Droplet Splashing on Rough Surfaces
T.C. de Goede, K.G. de Bruin, N. Shahidzadeh, D. Bonn

TL;DR
This study investigates how surface roughness influences droplet splashing velocity, revealing that increased roughness shifts the mechanism from corona to prompt splashing and that splashing velocity scales with the Ohnesorge number.
Contribution
It demonstrates that surface roughness affects droplet splashing mechanisms and introduces a scaling model linking splashing velocity to the Ohnesorge number based on roughness.
Findings
Splashing velocity depends on surface roughness when it disrupts lamella spreading.
Transition from corona to prompt splashing occurs at higher roughness levels.

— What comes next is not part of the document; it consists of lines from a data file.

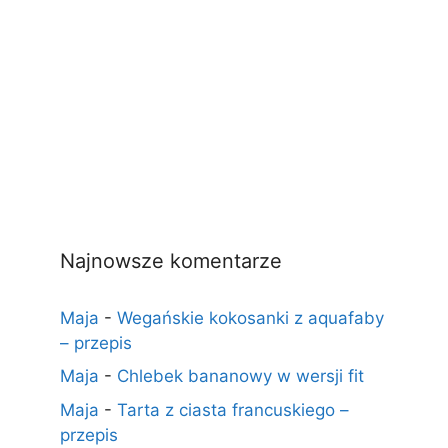
Najnowsze komentarze
Maja
-
Wegańskie kokosanki z aquafaby
– przepis
Maja
-
Chlebek bananowy w wersji fit
Maja
-
Tarta z ciasta francuskiego –
przepis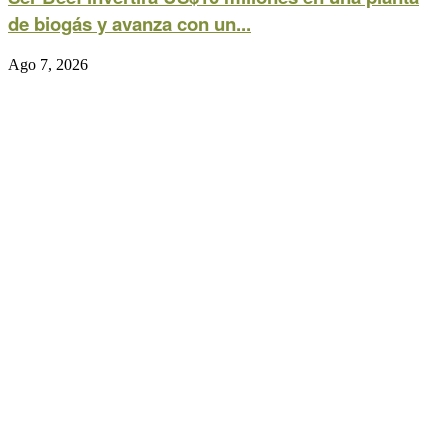
de biogás y avanza con un...
Ago 7, 2026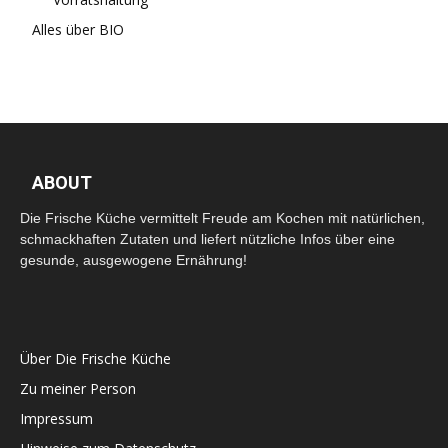
Alles über BIO
ABOUT
Die Frische Küche vermittelt Freude am Kochen mit natürlichen,
schmackhaften Zutaten und liefert nützliche Infos über eine
gesunde, ausgewogene Ernährung!
Über Die Frische Küche
Zu meiner Person
Impressum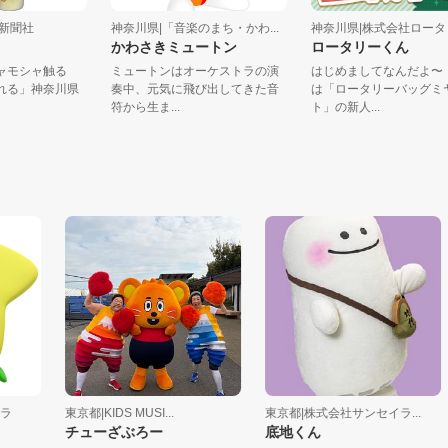
神奈川新聞社
神奈川県|「音楽のまち・かわ...
神奈川県|株式会社ロー
星人
かわさきミュートン
ロータリーくん
モシャモシャ触る
ミュートンはオーケストラの演
はじめましてなんだ
が晴れる」神奈川県
奏中、元気に飛び出してきた音
は「ロータリーバッ
..
符から生ま...
ト」の新人...
東京都|KIDS MUSI...
東京都|株式会社サンセイラ...
チューざぶろー
底地くん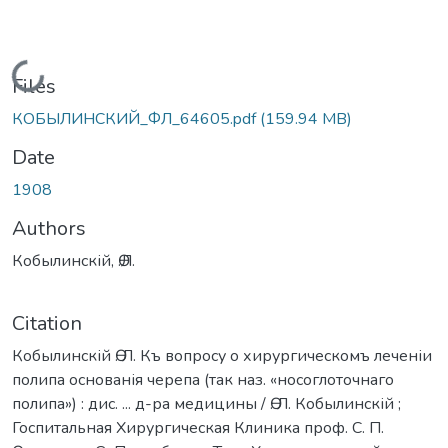
Loading...
Files
КОБЫЛИНСКИЙ_ФЛ_64605.pdf
(159.94 MB)
Date
1908
Authors
Кобылинскій, Ѳ.Л.
Citation
Кобылинскій Ѳ. Л. Къ вопросу о хирургическомъ леченіи
полипа основанія черепа (так наз. «носоглоточнаго
полипа») : дис. ... д-ра медицины / Ѳ. Л. Кобылинскій ;
Госпитальная Хирургическая Клиника проф. С. П.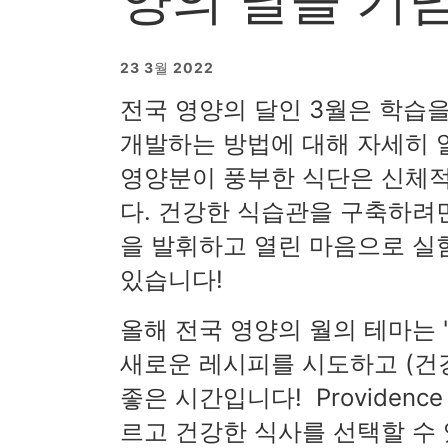
23 3월 2022
전국 영양의 달인 3월은 학습
개발하는 방법에 대해 자세히 
영양분이 풍부한 식단은 신체
다. 건강한 식습관을 구축하려
을 발휘하고 열린 마음으로 실
있습니다!
올해 전국 영양의 월의 테마는 
새로운 레시피를 시도하고 (건강
좋은 시간입니다! Providence
르고 건강한 식사를 선택할 수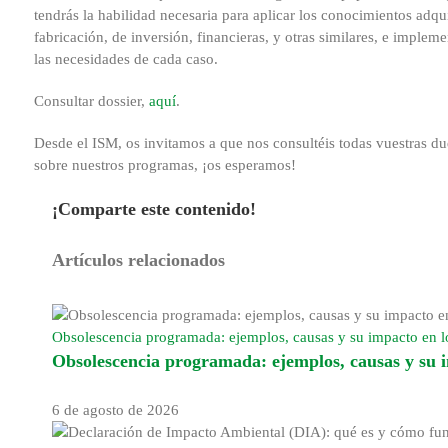
tendrás la habilidad necesaria para aplicar los conocimientos adq
fabricación, de inversión, financieras, y otras similares, e imple
las necesidades de cada caso.
Consultar dossier,
aquí
.
Desde el ISM, os invitamos a que nos consultéis todas vuestras du
sobre nuestros programas, ¡os esperamos!
¡Comparte este contenido!
Facebook
X
Reddit
LinkedIn
WhatsApp
Tumblr
Pinterest
Correo
Artículos relacionados
electrónico
Obsolescencia programada: ejemplos, causas y su impacto en
Obsolescencia programada: ejemplos, causas y su
6 de agosto de 2026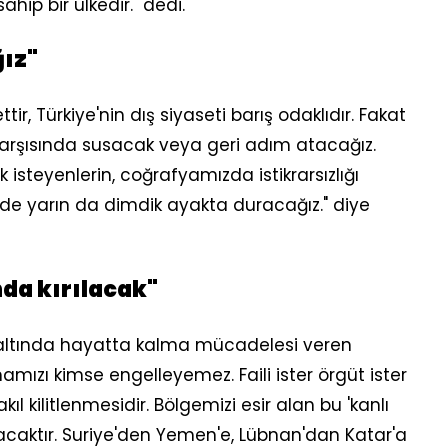
p bir ülkedir." dedi.
ız"
tir, Türkiye'nin dış siyaseti barış odaklıdır. Fakat
 karşısında susacak veya geri adım atacağız.
isteyenlerin, coğrafyamızda istikrarsızlığı
 de yarın da dimdik ayakta duracağız." diye
nda kırılacak"
arı altında hayatta kalma mücadelesi veren
ızı kimse engelleyemez. Faili ister örgüt ister
kıl kilitlenmesidir. Bölgemizi esir alan bu 'kanlı
ılacaktır. Suriye'den Yemen'e, Lübnan'dan Katar'a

Splashing velocities for different liquids collapse onto a single curve when scaled with the Ohnesorge number.
Abstract
When a droplet hits a surface fast enough, droplet splashing can occur: smaller secondary droplets detach from the main droplet during impact. While droplet splashing on smooth surfaces is by now well understood, the surface roughness also affects at which impact velocity a droplet splashes. In this study, the influence of the surface roughness on droplet splashing is investigated. By changing the root mean square roughness of the impacted surface, we show that the droplet splashing velocity is only affected when the droplet roughness is large enough to disrupt the spreading droplet lamella and change the droplet splashing mechanism from corona to prompt splashing. Finally, using Weber and Ohnesorge number scaling models, we also show that the measured splashing velocity for both water and ethanol on surfaces with different roughness and water-ethanol mixtures collapse onto a single…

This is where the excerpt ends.